This repository is an implementation of Discovering Diverse Solutions in Deep Reinforcement Learning (Osa et al., 2021, arXiv).
Recent work in the field of deep reinforcement learning has been concerned with learning skills, diverse behaviors of the agent that can be chosen by setting the values of latent variables which the policy is conditioned on. In contrast to previous work which learn skills by modifying the reward, Osa et al. learn diverse skill via a separate objective. It is optimized alongside the unaltered soft actor-critic objectives.
This repository is an implementation of their proposed algorithm, termed latent-conditioned soft actor-critic (LSAC). The code is based on the OpenAi SpinningUp implementation of soft actor-critic and uses PyTorch.

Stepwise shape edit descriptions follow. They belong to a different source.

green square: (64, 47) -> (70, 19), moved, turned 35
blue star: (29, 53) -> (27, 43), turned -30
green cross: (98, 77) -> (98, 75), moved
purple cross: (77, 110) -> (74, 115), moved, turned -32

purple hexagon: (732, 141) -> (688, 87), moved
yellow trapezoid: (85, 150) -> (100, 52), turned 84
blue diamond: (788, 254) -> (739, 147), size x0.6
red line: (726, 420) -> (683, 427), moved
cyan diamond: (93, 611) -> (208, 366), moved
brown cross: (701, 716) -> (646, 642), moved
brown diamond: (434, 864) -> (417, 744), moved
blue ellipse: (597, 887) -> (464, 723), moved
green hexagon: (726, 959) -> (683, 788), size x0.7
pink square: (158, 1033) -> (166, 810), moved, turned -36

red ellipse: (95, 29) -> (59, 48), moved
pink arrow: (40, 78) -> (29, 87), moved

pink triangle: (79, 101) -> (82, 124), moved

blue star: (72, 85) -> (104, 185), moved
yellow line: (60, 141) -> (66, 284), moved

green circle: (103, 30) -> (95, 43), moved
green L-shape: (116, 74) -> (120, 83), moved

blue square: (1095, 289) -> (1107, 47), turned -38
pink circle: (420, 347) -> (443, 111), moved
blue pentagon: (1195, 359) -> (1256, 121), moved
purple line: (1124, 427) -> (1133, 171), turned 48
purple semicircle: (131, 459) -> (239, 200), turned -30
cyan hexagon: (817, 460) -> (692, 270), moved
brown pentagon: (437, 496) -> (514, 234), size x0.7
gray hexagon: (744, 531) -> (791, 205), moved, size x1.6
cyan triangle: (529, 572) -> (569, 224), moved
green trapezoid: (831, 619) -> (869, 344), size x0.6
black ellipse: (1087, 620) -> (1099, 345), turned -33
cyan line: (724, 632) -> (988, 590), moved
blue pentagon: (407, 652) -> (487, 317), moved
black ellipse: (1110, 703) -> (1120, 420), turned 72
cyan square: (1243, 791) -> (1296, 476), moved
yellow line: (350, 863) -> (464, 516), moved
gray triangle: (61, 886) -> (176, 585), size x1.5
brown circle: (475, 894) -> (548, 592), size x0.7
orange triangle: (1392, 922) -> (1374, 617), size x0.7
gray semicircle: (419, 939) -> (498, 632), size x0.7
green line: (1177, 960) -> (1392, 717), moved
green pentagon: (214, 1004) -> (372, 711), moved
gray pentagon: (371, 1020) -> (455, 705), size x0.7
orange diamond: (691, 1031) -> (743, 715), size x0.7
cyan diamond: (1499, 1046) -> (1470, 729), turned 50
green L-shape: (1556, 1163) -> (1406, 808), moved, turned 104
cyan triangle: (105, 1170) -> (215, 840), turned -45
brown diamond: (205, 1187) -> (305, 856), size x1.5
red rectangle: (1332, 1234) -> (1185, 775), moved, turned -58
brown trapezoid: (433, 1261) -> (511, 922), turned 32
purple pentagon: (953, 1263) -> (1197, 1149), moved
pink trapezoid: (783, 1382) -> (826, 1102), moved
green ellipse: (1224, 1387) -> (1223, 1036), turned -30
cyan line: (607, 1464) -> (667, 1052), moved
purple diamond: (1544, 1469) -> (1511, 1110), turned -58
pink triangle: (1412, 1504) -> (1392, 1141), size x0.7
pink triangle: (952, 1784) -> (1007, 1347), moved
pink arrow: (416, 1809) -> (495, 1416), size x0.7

The LSAC implementation can be found under spinup/algos/pytorch/lsac/
.
The implementation uses SpinningUp's logging tools and additionally incorporates Tensorboard.
Please follow the installation instructions of spinningup. This installation requires MuJoCo, for which a license must be obtained. Make sure your Python version is no greater than 3.6, as this repository requires Tensorflow with a version <2.0.
For MuJoCo, make sure the following environment variable is set (we are using version 1.5).
export LD_LIBRARY_PATH=$LD_LIBRARY_PATH:{PATH_TO_MUJOCO_LIBARY}/.mujoco/mjpro150/bin
Make sure the root of this repository is on your PYTHONPATH. Add it if necessary.
export PYTHONPATH="${PYTHONPATH}:~/.../pr_versatile_skill_learning"
To train a policy, navigate into the base directory of this repo and run the command to start the LSAC training procedure.
cd ~/.../pr_versatile_skill_learning
python -m spinup.run lsac --env HalfCheetah-v2 --exp_name LSAC-Cheetah
The LSAC algorithm also logs to Tensorboard files.
These are placed in the runs/
directory of your current working directory.
Run the following command in a separate terminal window (you might need to install Tensorboard first).
tensorboard --logdir="~/.../pr_versatile_skill_learning/runs"
Trained models are saved in the data/
directory in the base of this repository.
The following is an example of how to evaluate a trained agent.
When training a latent-conditioned policy, make sure to add the --disc_skill
and/or --cont_skill
flag.
Not sure how many skills the agent has been trained on? Just run the agent without specifying the skill and the error message will tell you.
# Example for an agent with discrete skills and a two-dimensional continuous skill
python -m spinup.run test_policy data/lsac/lsac_s0 --disc-skill 1 --cont-skill -0.3 0.7
When running a trained policy, one of the continuous skills can be modulated.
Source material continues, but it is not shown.